Pandas Data Analysis CheatSheet

A perfect cheat sheet for your data analysis in Pandas.

Introduction

Pandas is the most important library for data scientists and Data Analysis. Pandas is a powerful data manipulation library for Python, used for data cleaning, transformation, and analysis. With its intuitive and efficient data structures, Pandas enables users to easily work with and analyze large datasets, making it a go-to tool for data professionals and enthusiasts alike.

In this blog post, I will try to create a cheat sheet for Data analysts and Data Scientists. It will be a handy tool for quick exploration of datasets and analysis.

Importing Pandas

import pandas as pd

Reading Data

data = pd.read_csv('filename.csv') # Reading CSV files
data = pd.read_excel('filename.xlsx') # Reading Excel files

You can also load many other files such as Parquet, arrow, etc.

Descriptive Statistics

data.describe()

Looking at the head and tail of the data

# Show the first 20 rows
data.head()

# Show the last 20 rows

data.tail()

# YOu can also give the rows as an argument
data.head(5) # will return only first 5 rows

Shape and Columns of data

# returns the number of rows and columns
data.shape

# Return the column names
data.columns

# You can create a list from the column names
col_name = list(data.columns)

Indexing and selecting Data

# select a column
data['col_name']
or
data.col_name

# Select multiple columns
data[['col1', 'col2']]

# select col with location
# [[]] return a DataFrame
data.loc[['col1', 'col2']]

# select data using index number
data.iloc[[0]] # first row
data.iloc[[0,1]] # first two row
# you can use slice
data.iloc[:3]

# or you can use lambda function 
# select all the even rows
data.iloc[lambda x: x.index % 2 == 0]

Filtering Data

# selecting row based on condition
data[data['column_name'] > value]

# Selects rows where column value is in a list
data[data['column_name'].isin([value1, value2])] 

# Selects rows where column value contains text
data[data['column_name'].str.contains('text')]

Sorting Data

 # Sorts data by column_name in ascending order
data.sort_values('column_name', ascending=True)

# Sorts data by multiple columns in different order
data.sort_values(['col1', 'col2'], ascending=[True, False])

Applying Functions

# Applies function to column and returns new column
data['new_col'] = data['column_name'].apply(function) 

# Applies function to row and returns new column
data['new_col'] = data.apply(lambda row: function(row['col1'], row['col2']), axis=1)

Reshaping Data

# Creates a pivot table
data.pivot_table(index='col1', columns='col2', values='col3', aggfunc='mean') 

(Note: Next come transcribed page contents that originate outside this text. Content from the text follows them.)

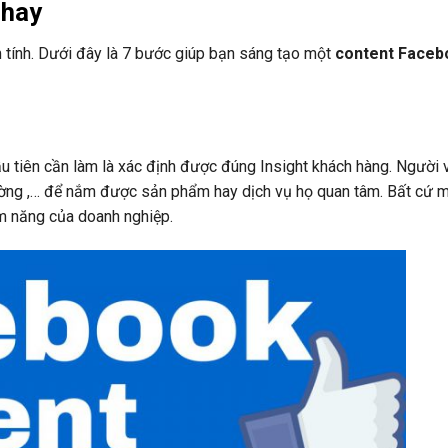
 hay
 tính. Dưới đây là 7 bước giúp bạn sáng tạo một
content Faceb
ầu tiên cần làm là xác định được đúng Insight khách hàng. Người v
 trường ,… để nắm được sản phẩm hay dịch vụ họ quan tâm. Bất cứ 
ềm năng của doanh nghiệp.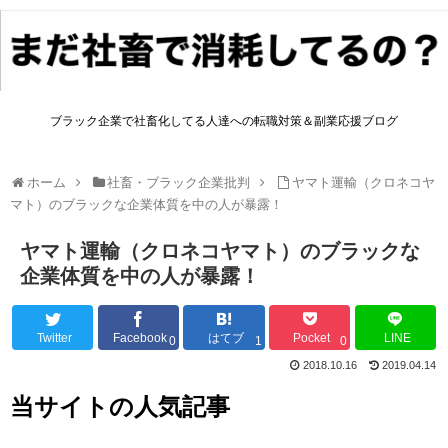
ブラック企業で社畜化してる人達への転職対策＆副業応援ブログ
ホーム
社畜・ブラック企業批判
ヤマト運輸（クロネコヤ
マト）のブラックな企業体質を中の人が暴露！
ヤマト運輸（クロネコヤマト）のブラックな
企業体質を中の人が暴露！
Twitter
Facebook
はてブ
Pocket
LINE
0
1
0
2018.10.16
2019.04.14
当サイトの人気記事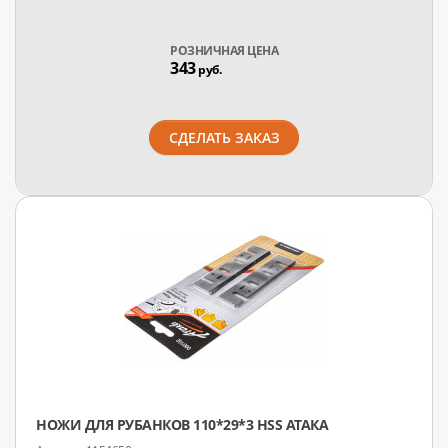
РОЗНИЧНАЯ ЦЕНА
343
руб.
СДЕЛАТЬ ЗАКАЗ
НОЖИ ДЛЯ РУБАНКОВ 110*29*3 HSS АТАКА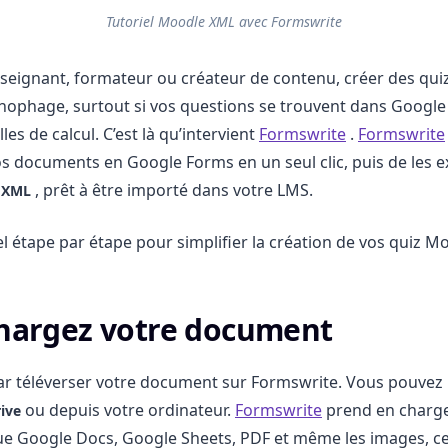
Tutoriel Moodle XML avec Formswrite
nseignant, formateur ou créateur de contenu, créer des qu
nophage, surtout si vos questions se trouvent dans Google
les de calcul. C’est là qu’intervient
Formswrite
.
Formswrite
os documents en Google Forms en un seul clic, puis de les 
, prêt à être importé dans votre LMS.
 XML
el étape par étape pour simplifier la création de vos quiz M
chargez votre document
 téléverser votre document sur Formswrite. Vous pouvez l
ou depuis votre ordinateur.
Formswrite
prend en charge
ive
ue Google Docs, Google Sheets, PDF et même les images, ce q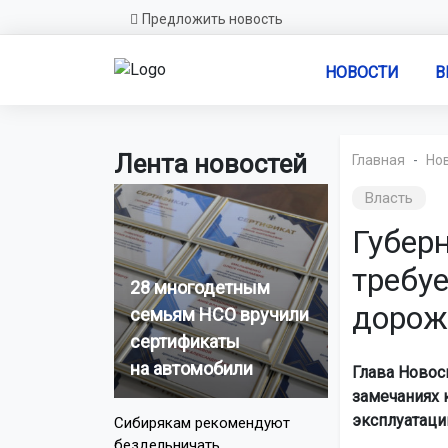
Предложить новость
НОВОСТИ
В
Лента новостей
Главная
Но
Власть
Губер
требуе
28 многодетным
дорож
семьям НСО вручили
сертификаты
на автомобили
Глава Новос
замечаниях 
эксплуатации
Сибирякам рекомендуют
бездельничать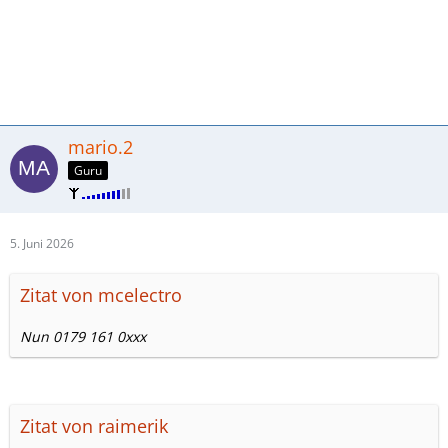
mario.2
Guru
5. Juni 2026
Zitat von mcelectro
Nun 0179 161 0xxx
Zitat von raimerik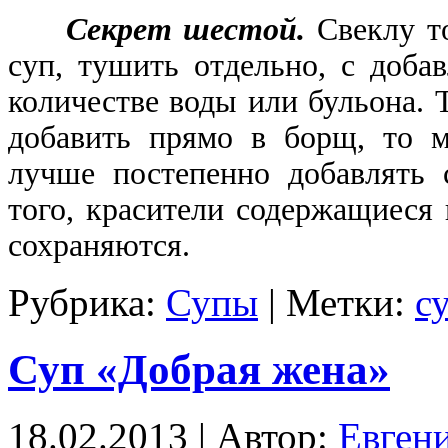
Секрет шестой.
Свеклу т
суп, тушить отдельно, с доба
количестве воды или бульона. Т
добавить прямо в борщ, то м
лучше постепенно добавлять 
того, красители содержащиеся 
сохраняются.
Рубрика:
Супы
| Метки:
с
Суп «Добрая жена»
18.02.2013 | Автор:
Евген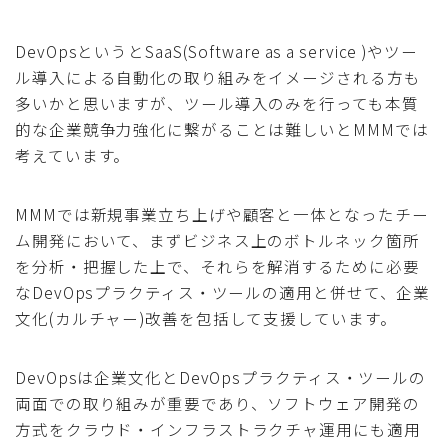
DevOpsというとSaaS(Software as a service )やツー
ル導入による自動化の取り組みをイメージされる方も
多いかと思いますが、ツール導入のみを行っても本質
的な企業競争力強化に繋がることは難しいとMMMでは
考えています。
MMMでは新規事業立ち上げや顧客と一体となったチー
ム開発において、まずビジネス上のボトルネック箇所
を分析・把握した上で、それらを解消するために必要
なDevOpsプラクティス・ツールの適用と併せて、企業
文化(カルチャー)改善を包括して支援しています。
DevOpsは企業文化とDevOpsプラクティス・ツールの
両面での取り組みが重要であり、ソフトウェア開発の
方式をクラウド・インフラストラクチャ運用にも適用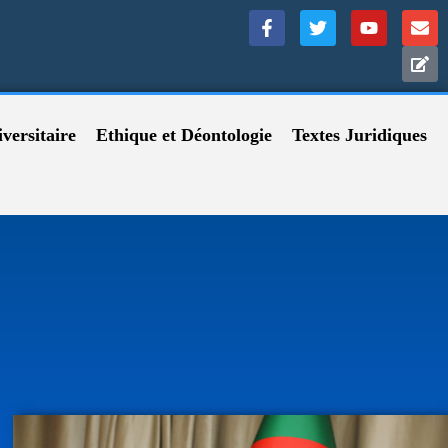
versitaire
Ethique et Déontologie
Textes Juridiques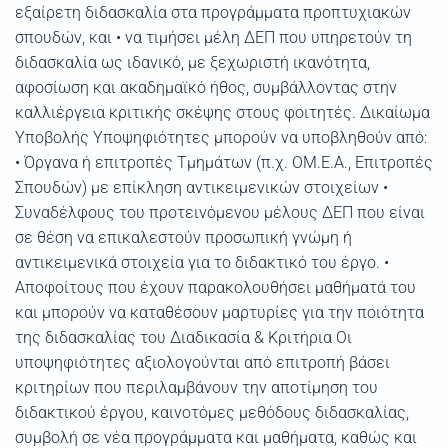
εξαίρετη διδασκαλία στα προγράμματα προπτυχιακών
σπουδών, και • να τιμήσει μέλη ΔΕΠ που υπηρετούν τη
διδασκαλία ως ιδανικό, με ξεχωριστή ικανότητα,
αφοσίωση και ακαδημαϊκό ήθος, συμβάλλοντας στην
καλλιέργεια κριτικής σκέψης στους φοιτητές. Δικαίωμα
Υποβολής Υποψηφιότητες μπορούν να υποβληθούν από:
• Όργανα ή επιτροπές Τμημάτων (π.χ. ΟΜ.Ε.Α., Επιτροπές
Σπουδών) με επίκληση αντικειμενικών στοιχείων •
Συναδέλφους του προτεινόμενου μέλους ΔΕΠ που είναι
σε θέση να επικαλεστούν προσωπική γνώμη ή
αντικειμενικά στοιχεία για το διδακτικό του έργο. •
Αποφοίτους που έχουν παρακολουθήσει μαθήματά του
και μπορούν να καταθέσουν μαρτυρίες για την ποιότητα
της διδασκαλίας του Διαδικασία & Κριτήρια Οι
υποψηφιότητες αξιολογούνται από επιτροπή βάσει
κριτηρίων που περιλαμβάνουν την αποτίμηση του
διδακτικού έργου, καινοτόμες μεθόδους διδασκαλίας,
συμβολή σε νέα προγράμματα και μαθήματα, καθώς και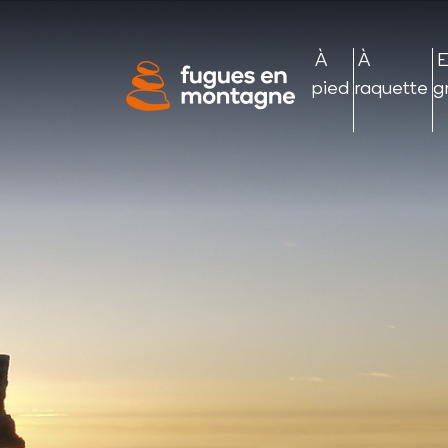
Panneau de gestion des cookies
À
À
pied
raquette
g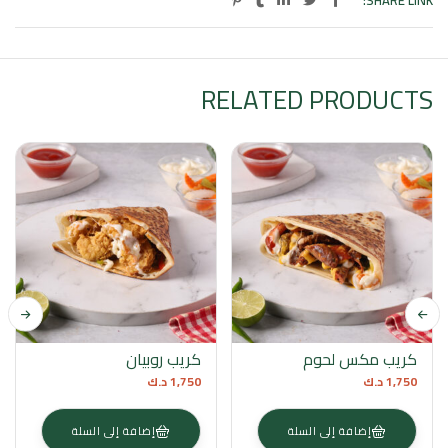
SHARE LINK:
RELATED PRODUCTS
كريب مكس لحوم
كريب روبيان
1,750
د.ك
1,750
د.ك
إضافة إلى السلة
إضافة إلى السلة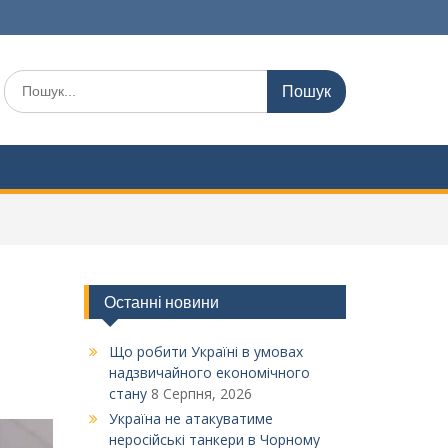
Шукати:
Останні новини
Що робити Україні в умовах
надзвичайного економічного
стану
8 Серпня, 2026
Україна не атакуватиме
неросійські танкери в Чорному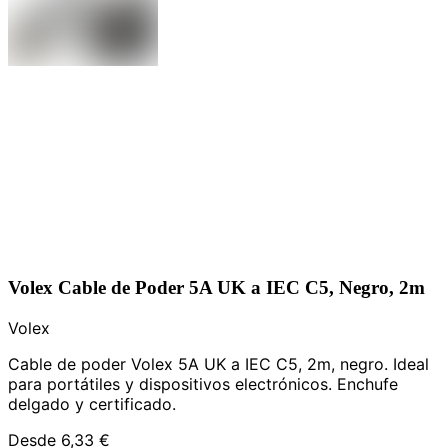
Volex Cable de Poder 5A UK a IEC C5, Negro, 2m
Volex
Cable de poder Volex 5A UK a IEC C5, 2m, negro. Ideal
para portátiles y dispositivos electrónicos. Enchufe
delgado y certificado.
Desde
6,33 €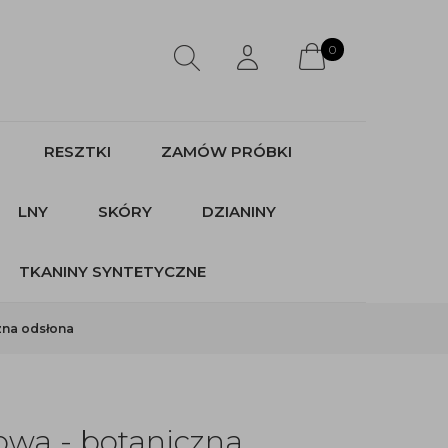
0
RESZTKI
ZAMÓW PRÓBKI
LNY
SKÓRY
DZIANINY
TKANINY SYNTETYCZNE
zna odsłona
owa - botaniczna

# Melts data from wide to long format
pd.melt(data, id_vars=['col1'], value_vars=['col2', 'col3'])

Cleaning Data

data.dropna() # Removes rows with missing values
data.fillna(value) # Fills missing values with a given value
data.drop_duplicates() # Removes duplicate rows
data.replace(to_replace, value) # Replaces values in the data

Combining Data

pd.concat([data1, data2], axis=0) # Concatenates data vertically
pd.concat([data1, data2], axis=1) # Concatenates data horizontally
pd.merge(data1, data2, on='column_name') # Merges data based on a common column

Quick Visualizing Data

data.plot() # Plots data
data.plot(kind='bar') # Plots a bar chart
data.plot(kind='box') # Plots a box plot
data.plot(kind='hist') # Plots a histogram
data.plot(kind='scatter', x='col1', y='col2') # Plots a scatter plot

Aggregating Data

 # Aggregates data by column_name and returns sum of col1 and mean of col2
data.groupby('column_name').agg({'col1': 'sum', 'col2': 'mean'})

Convert column to DateTime

# Converts column to datetime format
data['date_column'] = pd.to_datetime(data['date_column'])

Saving Data

data.to_csv('filename.csv', index=False) # Saves data to a CSV file
data.to_excel('filename.xlsx', index=False) # Saves data to an Excel file

Conclusion

Pandas is an incredibly versatile and powerful tool for data analysis in Python. With its robust data structures and numerous functions, pandas make it easy to clean, manipulate, and analyze large datasets. By understanding and mastering these techniques, you can unleash the full potential of pandas and become a more effective data analyst. I hope this blog has been informative and valuable in your journey toward mastering data analysis with pandas. Thank you for reading, and I wish you the best of luck in your data analysis endeavors!